=== Task goal ===
Reproduce nothing but the closing run of lines: the line with "info@ltabc.ca" and each line that follows it to the end of the data.

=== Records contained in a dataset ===

^^^^^^^^^^^^^^^^

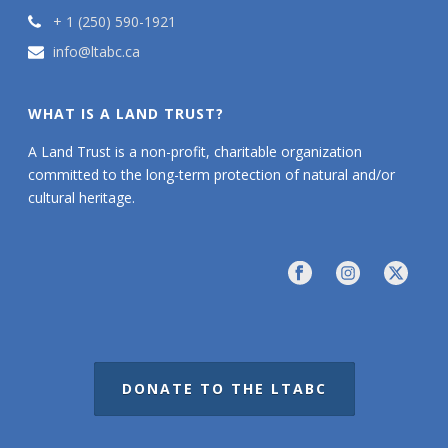
+ 1 (250) 590-1921
info@ltabc.ca
WHAT IS A LAND TRUST?
A Land Trust is a non-profit, charitable organization
committed to the long-term protection of natural and/or
cultural heritage.
DONATE TO THE LTABC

^^^^^^^^^^^^^^^^

=== Solution below ===
info@ltabc.ca
WHAT IS A LAND TRUST?
A Land Trust is a non-profit, charitable organization
committed to the long-term protection of natural and/or
cultural heritage.
DONATE TO THE LTABC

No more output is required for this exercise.